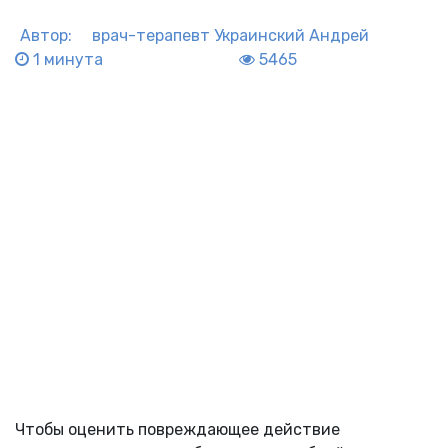
Автор:
врач-терапевт
Украинский Андрей
1 минута
5465
Чтобы оценить повреждающее действие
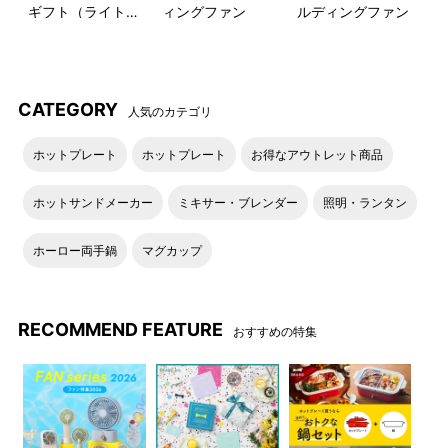
ギフト（ライトブ
ィングファン
ルディングファン
ルー）
CATEGORY
人気のカテゴリ
ホットプレート
ホットプレート
お得なアウトレット商品
ホットサンドメーカー
ミキサー・ブレンダー
照明・ランタン
ホーロー両手鍋
マグカップ
RECOMMEND FEATURE
おすすめの特集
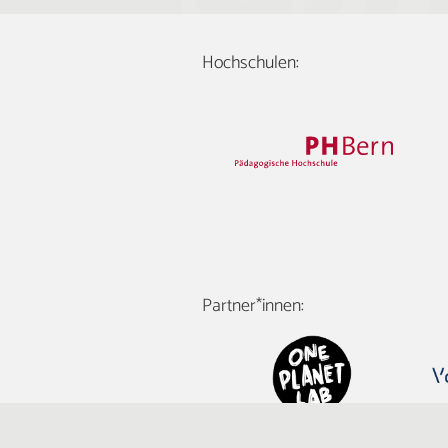
Hochschulen:
Partner*innen:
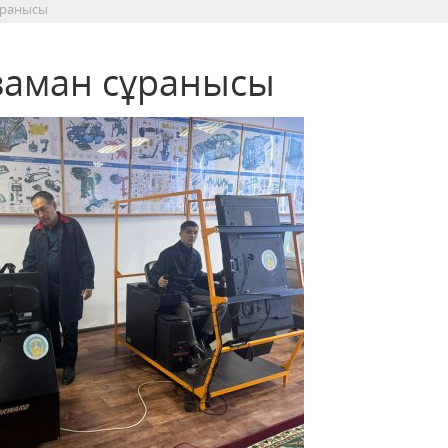
ұранысы
заман сұранысы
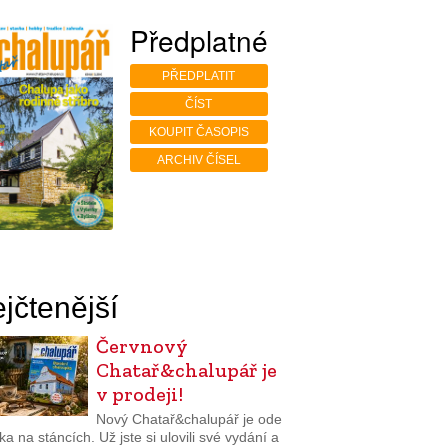
Předplatné
PŘEDPLATIT
ČÍST
KOUPIT ČASOPIS
ARCHIV ČÍSEL
jčtenější
Červnový
Chatař&chalupář je
v prodeji!
Nový Chatař&chalupář je ode
a na stáncích. Už jste si ulovili své vydání a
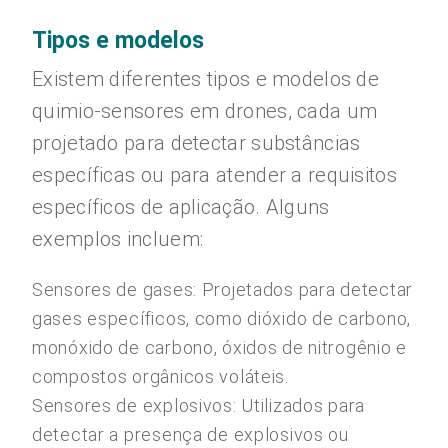
Tipos e modelos
Existem diferentes tipos e modelos de
quimio-sensores em drones, cada um
projetado para detectar substâncias
específicas ou para atender a requisitos
específicos de aplicação. Alguns
exemplos incluem:
Sensores de gases: Projetados para detectar
gases específicos, como dióxido de carbono,
monóxido de carbono, óxidos de nitrogênio e
compostos orgânicos voláteis.
Sensores de explosivos: Utilizados para
detectar a presença de explosivos ou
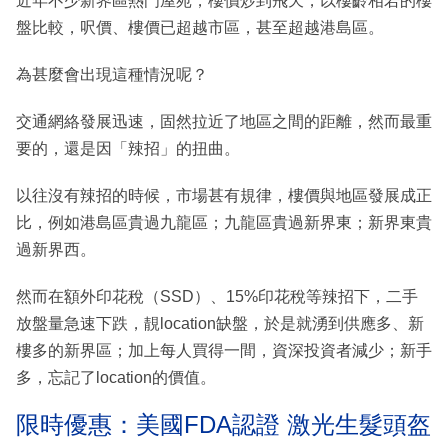
近年不少新界區熱門屋苑，樓價炒到飛天，以樓齡相若的樓
盤比較，呎價、樓價已超越市區，甚至超越港島區。
為甚麼會出現這種情況呢？
交通網絡發展迅速，固然拉近了地區之間的距離，然而最重
要的，還是因「辣招」的扭曲。
以往沒有辣招的時候，市場甚有規律，樓價與地區發展成正
比，例如港島區貴過九龍區；九龍區貴過新界東；新界東貴
過新界西。
然而在額外印花稅（SSD）、15%印花稅等辣招下，二手
放盤量急速下跌，靚location缺盤，於是就湧到供應多、新
樓多的新界區；加上每人買得一間，資深投資者減少；新手
多，忘記了location的價值。
限時優惠：美國FDA認證 激光生髮頭盔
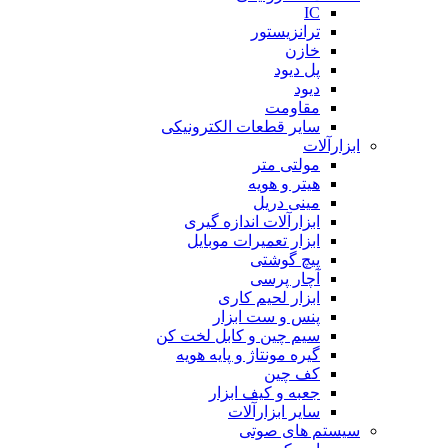
IC
ترانزیستور
خازن
پل دیود
دیود
مقاومت
سایر قطعات الکترونیکی
ابزارآلات
مولتی متر
هیتر و هویه
مینی دریل
ابزارآلات اندازه گیری
ابزار تعمیرات موبایل
پیچ گوشتی
آچار پرسی
ابزار لحیم کاری
پنس و ست ابزار
سیم چین و کابل لخت کن
گیره مونتاژ و پایه هویه
کف چین
جعبه و کیف ابزار
سایر ابزارآلات
سیستم های صوتی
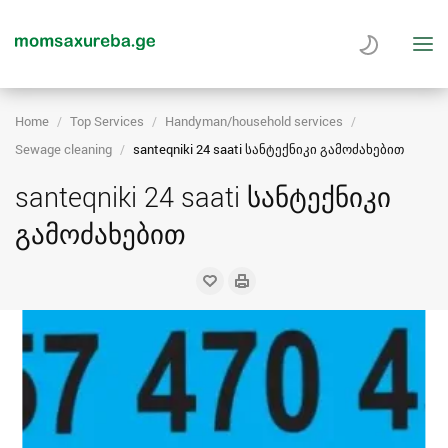
Home
Top Services
Handyman/household services
Sewage cleaning
santeqniki 24 saati სანტექნიკი გამოძახებით
santeqniki 24 saati სანტექნიკი
გამოძახებით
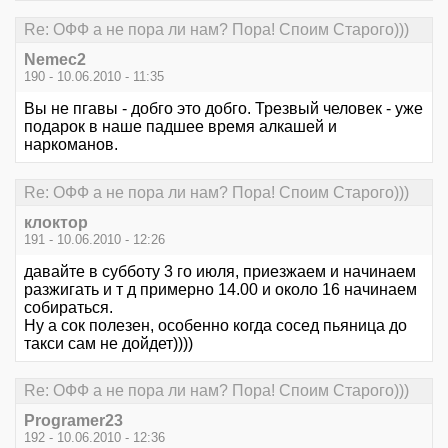
Re: ОФФ а не пора ли нам? Пора! Споим Старого)))
Nemec2
190 - 10.06.2010 - 11:35
Вы не пгавы - добго это добго. Трезвый человек - уже
подарок в наше падшее время алкашей и
наркоманов.
Re: ОФФ а не пора ли нам? Пора! Споим Старого)))
клоктор
191 - 10.06.2010 - 12:26
давайте в субботу 3 го июля, приезжаем и начинаем
разжигать и т д примерно 14.00 и около 16 начинаем
собираться.
Ну а сок полезен, особенно когда сосед пьяница до
такси сам не дойдет))))
Re: ОФФ а не пора ли нам? Пора! Споим Старого)))
Programer23
192 - 10.06.2010 - 12:36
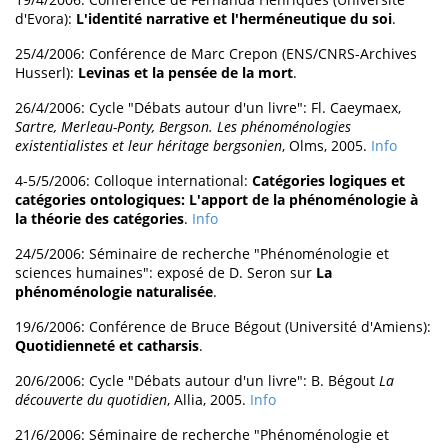
d'Evora):
L'identité narrative et l'herméneutique du soi
.
25/4/2006: Conférence de Marc Crepon (ENS/CNRS-Archives
Husserl):
Levinas et la pensée de la mort
.
26/4/2006: Cycle "Débats autour d'un livre": Fl. Caeymaex,
Sartre, Merleau-Ponty, Bergson. Les phénoménologies
existentialistes et leur héritage bergsonien
, Olms, 2005.
Info
4-5/5/2006: Colloque international:
Catégories logiques et
catégories ontologiques: L'apport de la phénoménologie à
la théorie des catégories
.
Info
24/5/2006: Séminaire de recherche "Phénoménologie et
sciences humaines": exposé de D. Seron sur
La
phénoménologie naturalisée
.
19/6/2006: Conférence de Bruce Bégout (Université d'Amiens):
Quotidienneté et catharsis
.
20/6/2006: Cycle "Débats autour d'un livre": B. Bégout
La
découverte du quotidien
, Allia, 2005.
Info
21/6/2006: Séminaire de recherche "Phénoménologie et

▸ **WHAT TO DO**
In the listing above, find the line holding "Sensores de gases: Projetados para detectar" and the line holding "近年不少新界區熱門屋苑，樓價炒到飛天，以樓齡相若的樓". Reproduce those two lines and all between them exactly, leaving out pictures.

▸ **RESPONSE**
Sensores de gases: Projetados para detectar
gases específicos, como dióxido de carbono,
monóxido de carbono, óxidos de nitrogênio e
compostos orgânicos voláteis.
Sensores de explosivos: Utilizados para
detectar a presença de explosivos ou
近年不少新界區熱門屋苑，樓價炒到飛天，以樓齡相若的樓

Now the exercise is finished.